▶ **INPUT RECORDS**:

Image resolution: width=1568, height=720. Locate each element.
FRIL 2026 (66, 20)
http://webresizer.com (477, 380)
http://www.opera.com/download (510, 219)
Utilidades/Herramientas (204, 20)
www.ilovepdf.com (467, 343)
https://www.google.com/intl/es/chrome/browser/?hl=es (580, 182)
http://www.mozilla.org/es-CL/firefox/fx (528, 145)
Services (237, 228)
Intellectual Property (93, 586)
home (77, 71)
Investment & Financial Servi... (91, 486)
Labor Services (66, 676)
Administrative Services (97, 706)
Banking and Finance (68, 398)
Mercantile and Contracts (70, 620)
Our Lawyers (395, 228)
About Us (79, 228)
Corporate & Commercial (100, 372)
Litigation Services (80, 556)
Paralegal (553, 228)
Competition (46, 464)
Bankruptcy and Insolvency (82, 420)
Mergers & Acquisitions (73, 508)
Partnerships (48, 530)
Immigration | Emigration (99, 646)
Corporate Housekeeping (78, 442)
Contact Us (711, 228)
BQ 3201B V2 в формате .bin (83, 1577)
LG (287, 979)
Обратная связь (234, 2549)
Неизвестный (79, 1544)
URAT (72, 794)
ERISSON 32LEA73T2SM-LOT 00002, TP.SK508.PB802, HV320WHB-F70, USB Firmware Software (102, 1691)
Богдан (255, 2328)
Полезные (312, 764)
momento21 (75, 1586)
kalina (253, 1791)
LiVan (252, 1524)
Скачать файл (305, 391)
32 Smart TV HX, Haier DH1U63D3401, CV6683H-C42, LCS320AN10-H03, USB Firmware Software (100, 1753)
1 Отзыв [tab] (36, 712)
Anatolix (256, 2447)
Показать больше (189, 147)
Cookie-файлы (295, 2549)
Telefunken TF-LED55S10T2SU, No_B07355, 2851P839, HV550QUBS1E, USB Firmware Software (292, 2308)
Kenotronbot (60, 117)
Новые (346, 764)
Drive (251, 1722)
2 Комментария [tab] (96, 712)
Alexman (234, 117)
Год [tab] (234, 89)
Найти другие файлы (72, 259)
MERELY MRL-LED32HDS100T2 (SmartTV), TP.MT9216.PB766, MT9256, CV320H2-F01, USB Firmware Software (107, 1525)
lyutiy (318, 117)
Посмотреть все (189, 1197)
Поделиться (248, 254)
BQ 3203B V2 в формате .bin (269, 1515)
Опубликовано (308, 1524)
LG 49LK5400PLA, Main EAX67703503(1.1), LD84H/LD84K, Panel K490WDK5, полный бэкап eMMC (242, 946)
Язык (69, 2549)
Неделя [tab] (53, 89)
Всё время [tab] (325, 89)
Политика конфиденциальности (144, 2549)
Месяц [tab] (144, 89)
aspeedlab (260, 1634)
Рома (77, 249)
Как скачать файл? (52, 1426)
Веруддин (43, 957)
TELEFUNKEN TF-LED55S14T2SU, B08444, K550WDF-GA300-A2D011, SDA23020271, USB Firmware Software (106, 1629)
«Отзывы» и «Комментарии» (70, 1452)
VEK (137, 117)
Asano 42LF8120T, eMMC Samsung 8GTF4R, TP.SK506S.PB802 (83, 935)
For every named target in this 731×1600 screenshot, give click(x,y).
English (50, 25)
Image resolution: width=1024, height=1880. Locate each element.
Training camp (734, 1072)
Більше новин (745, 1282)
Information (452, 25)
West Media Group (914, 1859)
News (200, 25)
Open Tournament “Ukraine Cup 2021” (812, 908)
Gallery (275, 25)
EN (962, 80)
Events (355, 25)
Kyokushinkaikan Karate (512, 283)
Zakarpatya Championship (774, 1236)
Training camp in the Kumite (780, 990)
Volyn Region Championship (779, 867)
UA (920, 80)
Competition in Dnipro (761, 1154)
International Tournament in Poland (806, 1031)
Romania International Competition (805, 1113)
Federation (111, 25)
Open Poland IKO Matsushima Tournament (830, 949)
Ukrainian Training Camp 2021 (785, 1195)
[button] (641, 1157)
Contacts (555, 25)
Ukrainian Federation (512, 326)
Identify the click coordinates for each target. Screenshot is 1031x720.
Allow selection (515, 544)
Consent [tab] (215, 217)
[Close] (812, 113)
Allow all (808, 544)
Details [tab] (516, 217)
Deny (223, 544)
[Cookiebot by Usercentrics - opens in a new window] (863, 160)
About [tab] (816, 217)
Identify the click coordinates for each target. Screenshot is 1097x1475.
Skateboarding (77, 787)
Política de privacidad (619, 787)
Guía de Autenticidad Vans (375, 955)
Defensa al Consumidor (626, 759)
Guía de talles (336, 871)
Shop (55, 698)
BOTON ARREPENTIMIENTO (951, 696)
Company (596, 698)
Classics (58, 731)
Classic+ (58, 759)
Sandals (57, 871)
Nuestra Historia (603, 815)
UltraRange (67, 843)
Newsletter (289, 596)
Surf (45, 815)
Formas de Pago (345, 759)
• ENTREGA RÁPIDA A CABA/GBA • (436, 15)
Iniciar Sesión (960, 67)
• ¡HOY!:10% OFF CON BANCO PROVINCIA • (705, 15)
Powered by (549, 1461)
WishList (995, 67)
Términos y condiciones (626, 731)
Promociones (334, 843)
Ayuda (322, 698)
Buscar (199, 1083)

▶ **WORK INSTRUCTIONS**:
Nothing but the lines from the one containing "Newsletter (289, 596)" through the final line of the listing above belongs in the answer; set them down exactly.

▶ **EXPECTED ANSWER**:
Newsletter (289, 596)
Surf (45, 815)
Formas de Pago (345, 759)
• ENTREGA RÁPIDA A CABA/GBA • (436, 15)
Iniciar Sesión (960, 67)
• ¡HOY!:10% OFF CON BANCO PROVINCIA • (705, 15)
Powered by (549, 1461)
WishList (995, 67)
Términos y condiciones (626, 731)
Promociones (334, 843)
Ayuda (322, 698)
Buscar (199, 1083)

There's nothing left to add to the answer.